Endocrine-related adverse events following ipilimumab in patients with advanced melanoma: A comprehensive retrospective review from a single institution Journal Article


Authors: Ryder, M.; Callahan, M.; Postow, M. A.; Wolchok, J.; Fagin, J. A.
Article Title: Endocrine-related adverse events following ipilimumab in patients with advanced melanoma: A comprehensive retrospective review from a single institution
Abstract: Novel immune checkpoint blockade with ipilimumab, an antibody blocking the cytotoxic T-lymphocyte antigen 4 (CTLA4), is revolutionizing cancer therapy.

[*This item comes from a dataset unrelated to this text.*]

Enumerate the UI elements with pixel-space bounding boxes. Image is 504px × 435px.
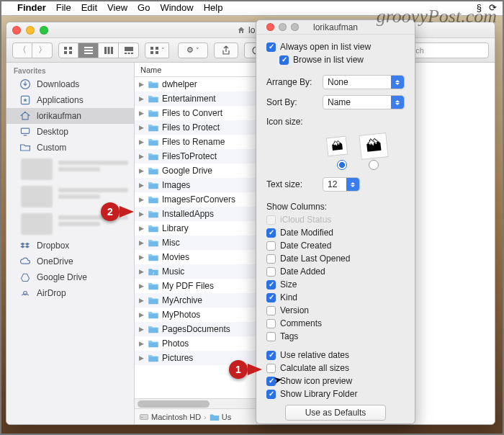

However, ipilimumab induces symptomatic, sometimes severe, endocrine immune-related adverse events (irAEs) that are inconsistently recognized and reported. The objective of this review was to comprehensively characterize the incidence, presentation, and management of endocrinopathies following ipilimumab therapy in a single center that is highly specialized in immune checkpoint blockade. We carried out a retrospective analysis of endocrine irAEs in melanoma patients receiving ipilimumab therapy in clinical trials between 2007 and 2013. A total of 256 patients were included in this analysis.We reviewed pituitary-, thyroid-, and adrenal-related hormone test results, as well as radiographic studies and the clinical histories of patients, to identify and characterize cases of hypophysitis, hypothyroidism, thyroiditis, and adrenal dysfunction. Following ipilimumab therapy, the overall incidence of hypophysitis was 8%and that of hypothyroidism/thyroiditis 6%. Primary adrenal dysfunction was rare. Therapy with a combination of ipilimumab and nivolumab, an anti-programmed cell death 1 (PDCD1, also called PD1) receptor antibody, was associated with a 22% incidence of either thyroiditis or hypothyroidism and a 9% incidence of hypophysitis. Symptomatic relief, in particular, for hypophysitis, was achieved in all patients with hormone replacement, although endogenous hormone secretion rarely recovered. In summary, we observed that CTLA4 blockade alone, and in particular in combination with PD1 blockade, is associated with an increased risk of symptomatic, sometimes severe, hypophysitis as well as thyroid dysfunction. Prompt initiation with hormone replacement reverses symptoms. Evaluation and reporting of endocrine irAEs in clinical trials should be done using standardized diagnostic criteria and terminology. © 2014 Society for Endocrinology.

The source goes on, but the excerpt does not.